- EXERCISE DIRECTIONS
Search the records below for the word "forma". Pull out each line that has it.

==== SOURCE MATERIAL ====

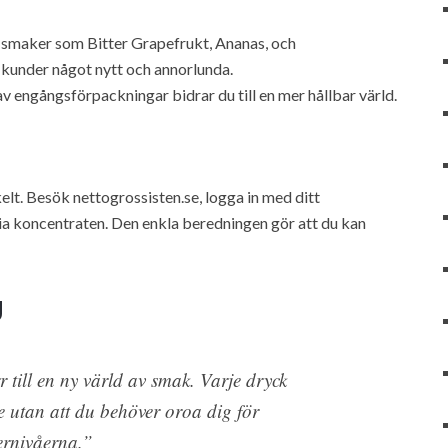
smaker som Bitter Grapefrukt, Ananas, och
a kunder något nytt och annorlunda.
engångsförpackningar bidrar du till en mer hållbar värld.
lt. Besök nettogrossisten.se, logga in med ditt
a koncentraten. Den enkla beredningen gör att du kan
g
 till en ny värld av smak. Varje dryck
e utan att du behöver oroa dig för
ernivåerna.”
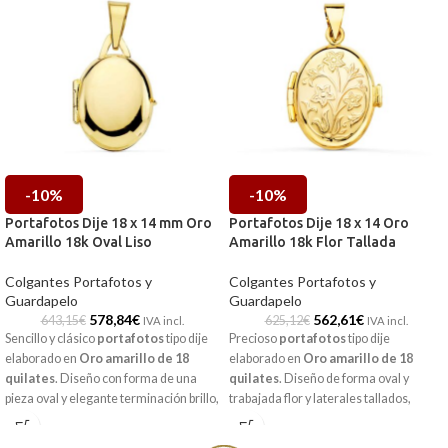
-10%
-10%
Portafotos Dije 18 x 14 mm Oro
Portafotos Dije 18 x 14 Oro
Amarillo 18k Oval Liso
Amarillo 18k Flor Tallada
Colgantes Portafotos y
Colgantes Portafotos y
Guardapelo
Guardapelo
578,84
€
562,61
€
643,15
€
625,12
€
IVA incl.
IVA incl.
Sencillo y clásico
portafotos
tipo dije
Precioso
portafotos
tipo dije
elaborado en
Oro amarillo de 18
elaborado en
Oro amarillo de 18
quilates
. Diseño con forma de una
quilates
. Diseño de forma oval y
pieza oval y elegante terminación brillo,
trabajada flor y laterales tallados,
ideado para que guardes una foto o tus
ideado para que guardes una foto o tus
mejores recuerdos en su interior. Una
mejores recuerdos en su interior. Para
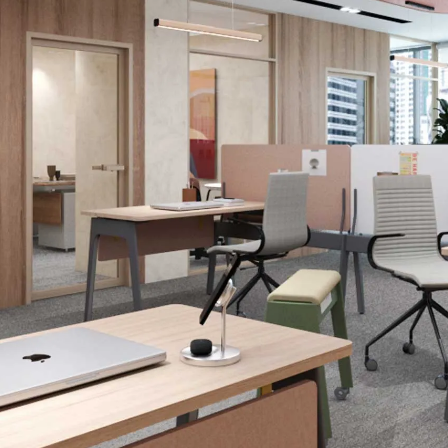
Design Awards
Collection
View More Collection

====

- THE COMPLETED TASK
. Diseño con forma de una
. Diseño de forma oval y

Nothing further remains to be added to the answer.